If the command displays nothing, the import was successful.
For more information, see the Arrow Python documentation.
Apache Parquet format
The Parquet file format is available.
To import the Parquet module, execute the previous steps for pyarrow, then run
[name@server ~]$ python -c "import pyarrow.parquet"
If the command displays nothing, the import was successful.
R bindings
The Arrow package exposes an interface to the Arrow C++ library to access many of its features in R. This includes support for analyzing large, multi-file datasets (open_dataset()), working with individual Parquet files (read_parquet(), write_parquet()) and Feather files (read_feather(), write_feather()), as well as lower-level access to the Arrow memory and messages.
Installation
1. Load the required modules.
[name@server ~]$ module load gcc/8.3.0 arrow/0.16.0 r/3.6 boost/1.68.0
2. Specify the local installation directory.
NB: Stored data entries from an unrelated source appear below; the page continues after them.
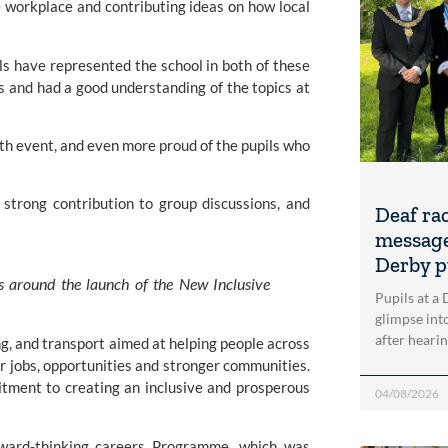
e workplace and contributing ideas on how local
ils have represented the school in both of these
s and had a good understanding of the topics at
wth event, and even more proud of the pupils who
strong contribution to group discussions, and
Deaf ra
message
Derby p
ns around the launch of the New Inclusive
Pupils at a
glimpse into
after heari
ing, and transport aimed at helping people across
 jobs, opportunities and stronger communities.
tment to creating an inclusive and prosperous
04/08/2026
orward-thinking careers Programme, which was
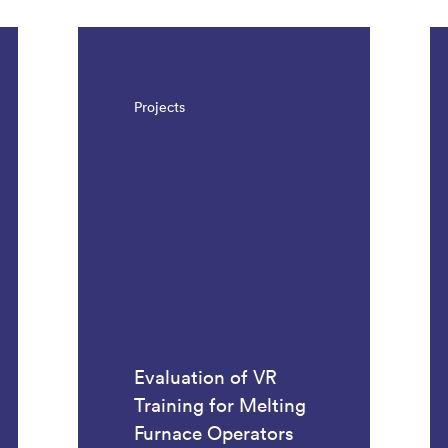
Projects
Evaluation of VR
Training for Melting
Furnace Operators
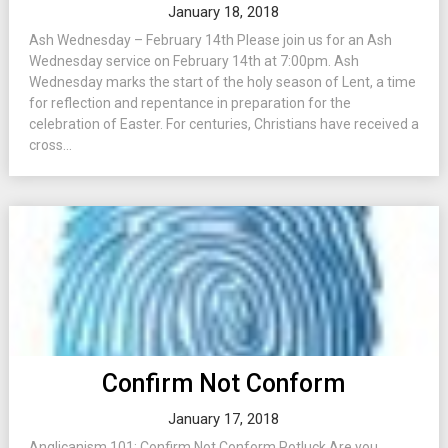
January 18, 2018
Ash Wednesday – February 14th Please join us for an Ash
Wednesday service on February 14th at 7:00pm. Ash
Wednesday marks the start of the holy season of Lent, a time
for reflection and repentance in preparation for the
celebration of Easter. For centuries, Christians have received a
cross...
Confirm Not Conform
January 17, 2018
Anglicanism 101: Confirm Not Conform Potluck Are you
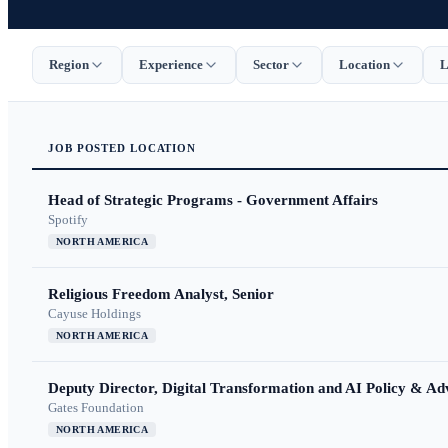
Region
Experience
Sector
Location
L
JOB
POSTED
LOCATION
Head of Strategic Programs - Government Affairs
Spotify
NORTH AMERICA
Religious Freedom Analyst, Senior
Cayuse Holdings
NORTH AMERICA
Deputy Director, Digital Transformation and AI Policy & A
Gates Foundation
NORTH AMERICA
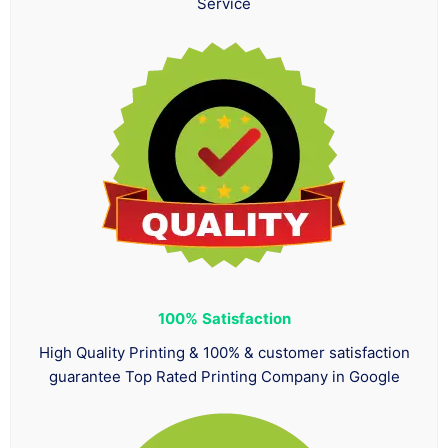
Service
100%
Satisfaction
High Quality Printing & 100% & customer satisfaction
guarantee Top Rated Printing Company in Google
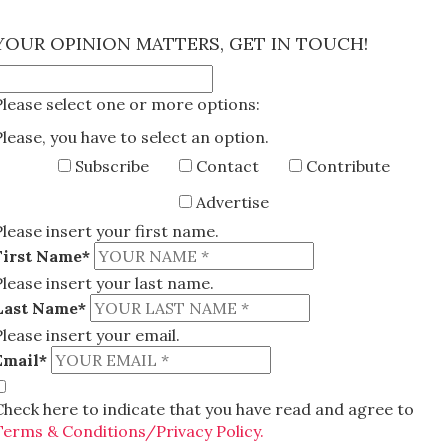
×
YOUR OPINION MATTERS, GET IN TOUCH!
Please select one or more options:
Please, you have to select an option.
Subscribe
Contact
Contribute
Advertise
Please insert your first name.
First Name*
Please insert your last name.
Last Name*
Please insert your email.
Email*
Check here to indicate that you have read and agree to
Terms & Conditions/Privacy Policy.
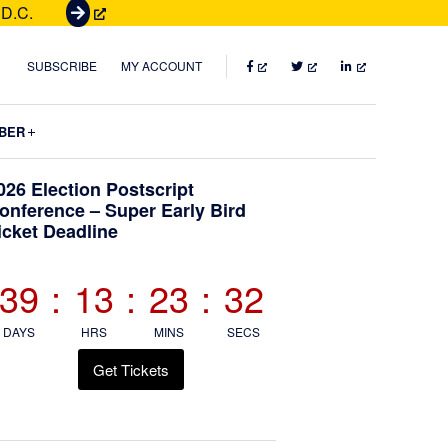
 D.C.
G
e
t
FACEBOOK
TWITTER
LINKEDIN
SUBSCRIBE
MY ACCOUNT
T
i
Submenu
BER
c
k
Primary
026 Election Postscript
e
onference – Super Early Bird
t
icket Deadline
Sidebar
s
39
:
13
:
23
:
30
DAYS
HRS
MINS
SECS
Get Tickets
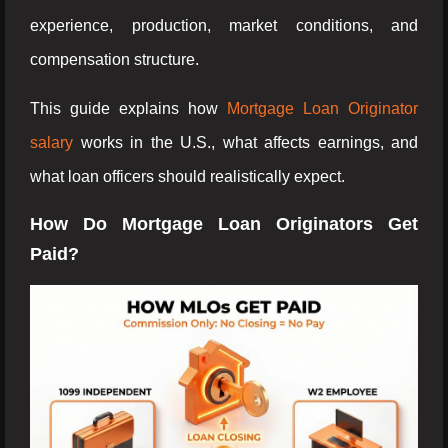
experience, production, market conditions, and
compensation structure.
This guide explains how
Mortgage Loan Originator
salary
works in the U.S., what affects earnings, and
what loan officers should realistically expect.
How Do Mortgage Loan Originators Get
Paid?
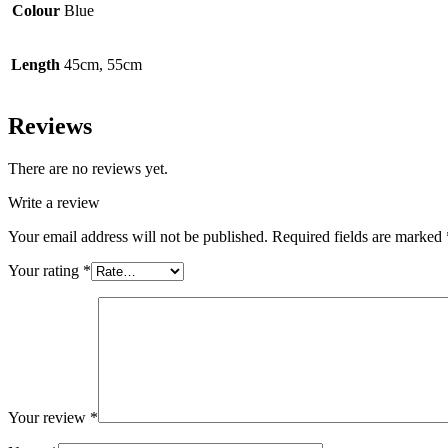
Colour
Blue
Length
45cm, 55cm
Reviews
There are no reviews yet.
Write a review
Your email address will not be published.
Required fields are marked
Your rating
*
Your review
*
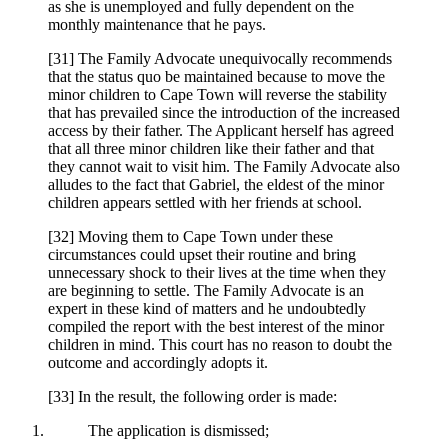
as she is unemployed and fully dependent on the
monthly maintenance that he pays.
[31] The Family Advocate unequivocally recommends
that the status quo be maintained because to move the
minor children to Cape Town will reverse the stability
that has prevailed since the introduction of the increased
access by their father. The Applicant herself has agreed
that all three minor children like their father and that
they cannot wait to visit him. The Family Advocate also
alludes to the fact that Gabriel, the eldest of the minor
children appears settled with her friends at school.
[32] Moving them to Cape Town under these
circumstances could upset their routine and bring
unnecessary shock to their lives at the time when they
are beginning to settle. The Family Advocate is an
expert in these kind of matters and he undoubtedly
compiled the report with the best interest of the minor
children in mind. This court has no reason to doubt the
outcome and accordingly adopts it.
[33] In the result, the following order is made:
The application is dismissed;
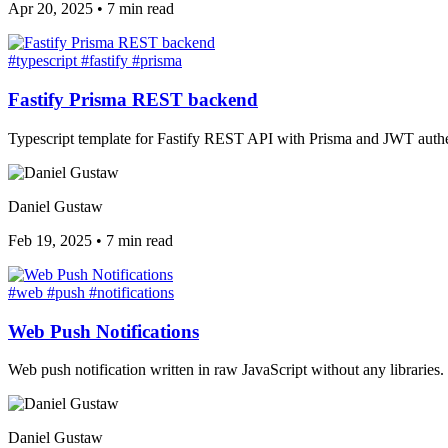
Apr 20, 2025
•
7 min read
#typescript
#fastify
#prisma
Fastify Prisma REST backend
Typescript template for Fastify REST API with Prisma and JWT authe
Daniel Gustaw
Feb 19, 2025
•
7 min read
#web
#push
#notifications
Web Push Notifications
Web push notification written in raw JavaScript without any libraries.
Daniel Gustaw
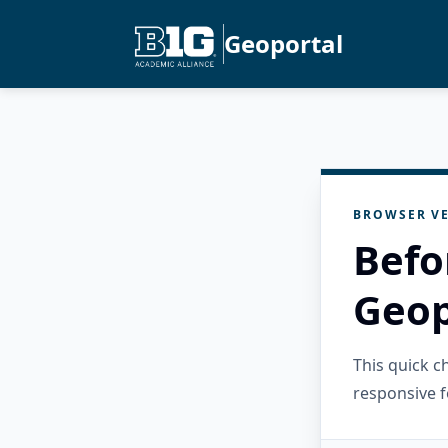
Geoportal
BROWSER VE
Befo
Geop
This quick 
responsive f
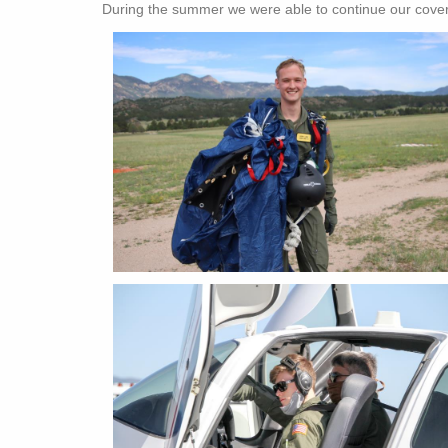
During the summer we were able to continue our cove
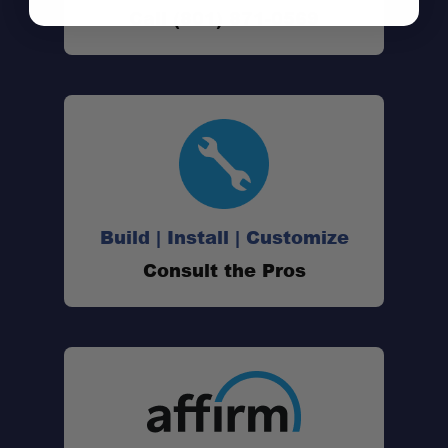
Call (801) 871-0569
Build | Install | Customize
Consult the Pros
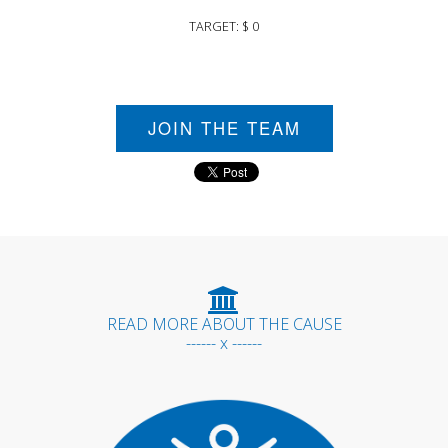
TARGET: $ 0
JOIN THE TEAM
READ MORE ABOUT THE CAUSE
------ x ------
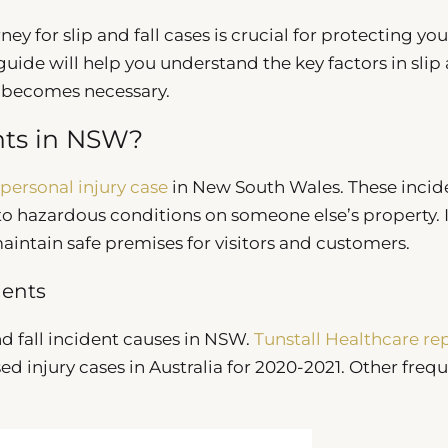
y for slip and fall cases is crucial for protecting you
guide will help you understand the key factors in slip
n becomes necessary.
ents in NSW?
personal injury case
in New South Wales. These incid
e to hazardous conditions on someone else’s property. 
intain safe premises for visitors and customers.
dents
and fall incident causes in NSW.
Tunstall Healthcare re
ed injury cases in Australia for 2020-2021. Other freq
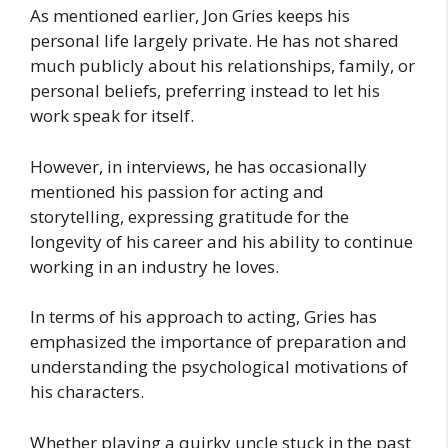
As mentioned earlier, Jon Gries keeps his
personal life largely private. He has not shared
much publicly about his relationships, family, or
personal beliefs, preferring instead to let his
work speak for itself.
However, in interviews, he has occasionally
mentioned his passion for acting and
storytelling, expressing gratitude for the
longevity of his career and his ability to continue
working in an industry he loves.
In terms of his approach to acting, Gries has
emphasized the importance of preparation and
understanding the psychological motivations of
his characters.
Whether playing a quirky uncle stuck in the past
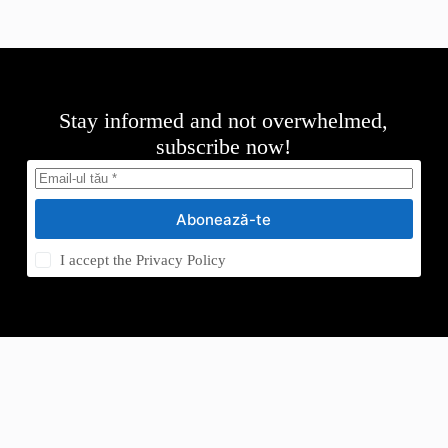
Stay informed and not overwhelmed,
subscribe now!
Abonează-te
I accept the
Privacy Policy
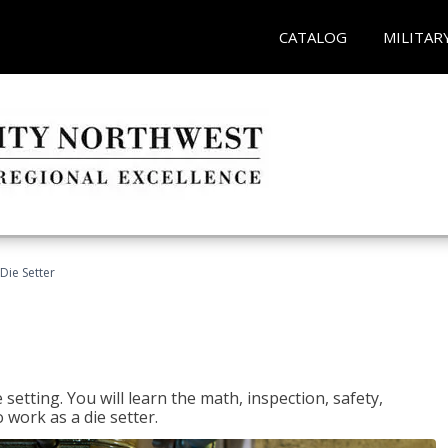
CATALOG
MILITAR
Die Setter
setting. You will learn the math, inspection, safety,
o work as a die setter.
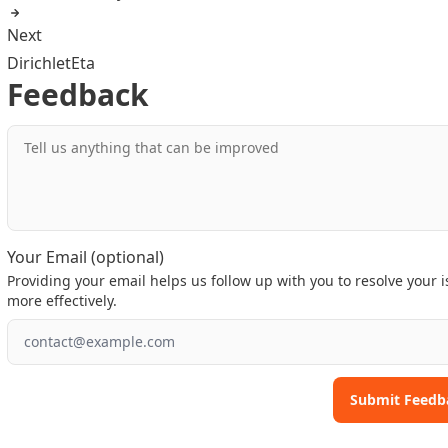
Next
DirichletEta
Feedback
Tell us anything that can be improved
Your Email (optional)
Providing your email helps us follow up with you to resolve your 
more effectively.
Submit Feedb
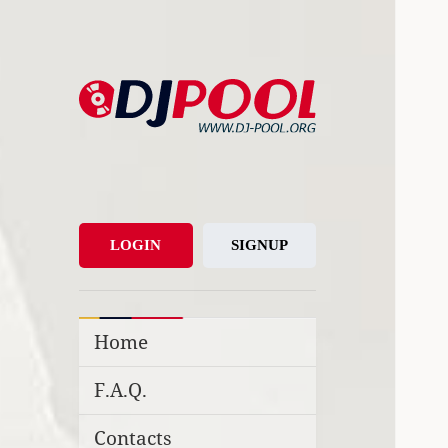
DJ-Pool.Org
DJs Choice
LOGIN
SIGNUP
Home
F.A.Q.
Contacts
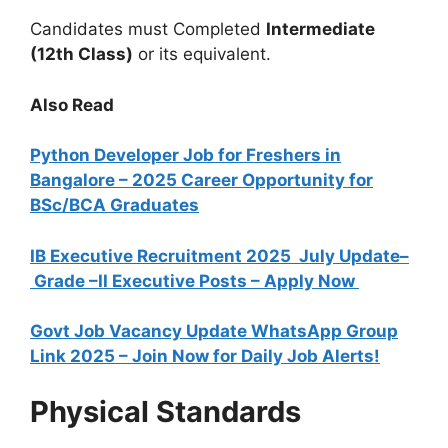
Candidates must Completed
Intermediate
(12th Class)
or its equivalent.
Also Read
Python Developer Job for Freshers in
Bangalore – 2025 Career Opportunity for
BSc/BCA Graduates
IB Executive Recruitment 2025 July Update–
Grade –II Executive Posts – Apply Now
Govt Job Vacancy Update WhatsApp Group
Link 2025 – Join Now for Daily Job Alerts!
Physical Standards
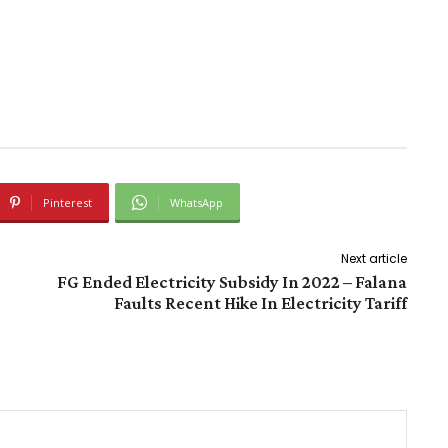
Pinterest
WhatsApp
Next article
FG Ended Electricity Subsidy In 2022 – Falana
Faults Recent Hike In Electricity Tariff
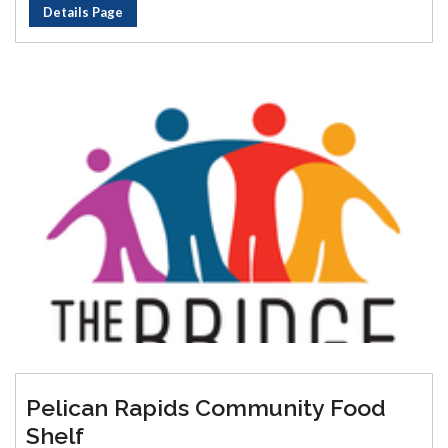
Details Page
Pelican Rapids Community Food
Shelf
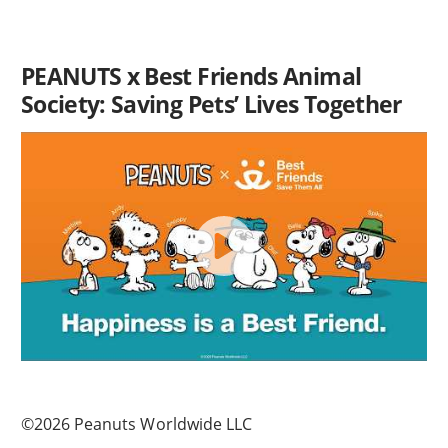
PEANUTS x Best Friends Animal
Society: Saving Pets’ Lives Together
©2026 Peanuts Worldwide LLC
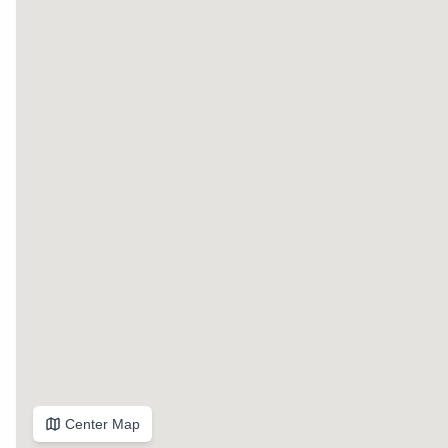
Center Map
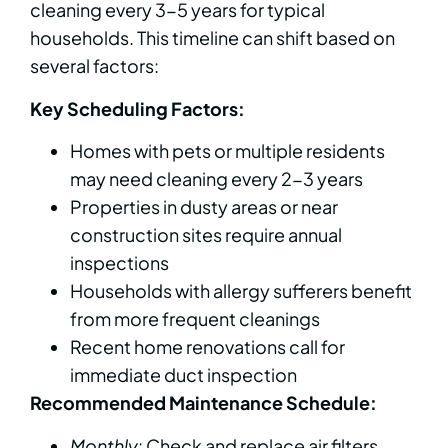
cleaning every 3-5 years for typical
households. This timeline can shift based on
several factors:
Key Scheduling Factors:
Homes with pets or multiple residents
may need cleaning every 2-3 years
Properties in dusty areas or near
construction sites require annual
inspections
Households with allergy sufferers benefit
from more frequent cleanings
Recent home renovations call for
immediate duct inspection
Recommended Maintenance Schedule:
Monthly
: Check and replace air filters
[name@server ~]$ mkdir -p ~/.local/R/$EBVERSIONR/
[name@server ~]$ export R_LIBS=~/.local/R/$EBVERSIONR/
3. Export the required variables to ensure you are using the system installation.
[name@server ~]$ export PKG_CONFIG_PATH=$EBROOTARROW/lib/pkgconfig
[name@server ~]$ export INCLUDE_DIR=$EBROOTARROW/include
[name@server ~]$ export LIB_DIR=$EBROOTARROW/lib
4. Install the bindings.
[name@server ~]$ R -e 'install.packages("arrow", repos="https://cloud.r-project.org/")'
Usage
After the bindings are installed, they have to be loaded.
1. Load the required modules.
[name@server ~]$ module load gcc/8.3.0 arrow/0.16.0 r/3.6
2. Load the library.
[name@server ~]$ R -e "library(arrow)"
> library("arrow")
Attaching package: ‘arrow’
For more information, see the Arrow R documentation